The thought of using an aftermarket or cat back system is to possibly "fool" the O2 sensor which is actually sort of a secondary meter which is checking for any fuel delivery errors. By uncorking the exhaust and getting better flow out the back first, it's possible to make the computer think there might be a slight lean condition and richen the fuel delivery. Then by using a 180 degf thermostat (I think a 190 or 195 degf. is used stock?) to help keep the manifold air and the rest of the motor a bit cooler and better vacum, now with a bit more fuel and better vacum the extra air would come into play.

Don't get me wrong, I'm no expert and all of my past dealings has been with Mass Air FLow. I had a '92 mustang that would run 12.3's all day long and was my daily driver for 3 yrs. MAF is nice because you keep making mod's and once you get a bit too radical from stock configuration, you just increase the injectors, fuel rail and fuel pump, and just keep going.

This is something most Dodge Ram Hemi owners have come to learn. Most who want significant H.P. gains and performance have opted to go to the nitrous route. Many still put CAI's on and without extensive and continued dyno runs the jury is still undecided. My main concern is spending upwards of $300 for a CAI that by itself may or may not give you extra umph :confused:

To be quite honest, I didn't buy the car to make it run 11's. It's more about luxury than anything else. But before I go slapping performance pieces on it, I'm going to wait for the Chip guys to come out with something. So far the chips have netted anywhere between 16-25 h.p. on the '03 Rams. So it's feasable that a chip should enable our cars to get close to 305 h.p. at the rear wheels. Now add a potential 8-11 h.p. with an exhaust, a couple more with a thermostat, CAI and maybe some underdrive pullies and were talking about possibly 320 or more at the rear. Now that would be nice, not too radical and still very streetable and simple.

Hope this helps a little. And Happy Thanksgiving to you and yours, and all the members and their familys.
 

·
Registered
Joined
·
4 Posts
The issue I have is with the way you posted the information.

Its not information as a fact so much as a opinion..a educated opinion but I have found some serious flaws and they concern me.

You don’t mention the air sensor having merit as a variable.

You don’t share the facts to back up the 1hp gain. No dyno.

Then in this last response you mention you don’t really know and the verdict is out??

So I will post some dyno numbers asap.

What is the time line before the relearn. Do you know?

I have seen other cars like the northstar caddy have actual losses with open underhood cone filters but gains with a stock modified system..

This is posted in the modification area and if you have no interest in mods that’s ok but really let people play and learn. I will gladly post the moment I find out your right…but I still believe that you are not entirely correct and will provide the proof once the holiday is over.

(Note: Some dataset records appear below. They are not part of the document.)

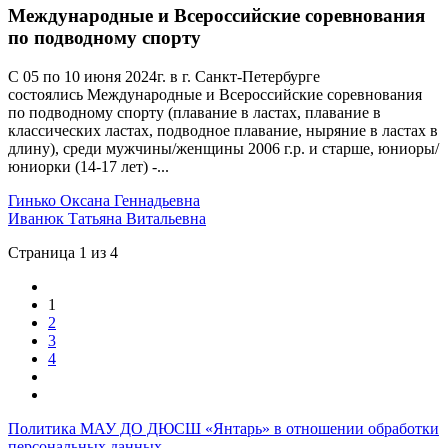
Международные и Всероссийские соревнования
по подводному спорту
С 05 по 10 июня 2024г. в г. Санкт-Петербурге
состоялись Международные и Всероссийские соревнования
по подводному спорту (плавание в ластах, плавание в
классических ластах, подводное плавание, ныряние в ластах в
длину), среди мужчины/женщины 2006 г.р. и старше, юниоры/
юниорки (14-17 лет) -...
Гинько Оксана Геннадьевна
Иванюк Татьяна Витальевна
Страница 1 из 4
1
2
3
4
Политика МАУ ДО ДЮСШ «Янтарь» в отношении обработки
персональных данных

I forgot to mention the fact the current intake may actually be a variable and when removed lets the "map" have the airflow needed to provide its max.gain. Much like a computer gain its not so much a gain as it is a removal of a handicap. There is a limit to what you can “gain” from mild bolt on’s and that is the true capability of the engine. The only way to go up from here is to actually carve out the heads and add poweradders. That is when you are actually adding power.


Merry Thanksgiving..lol the Christmas adds are already pushing Christmas.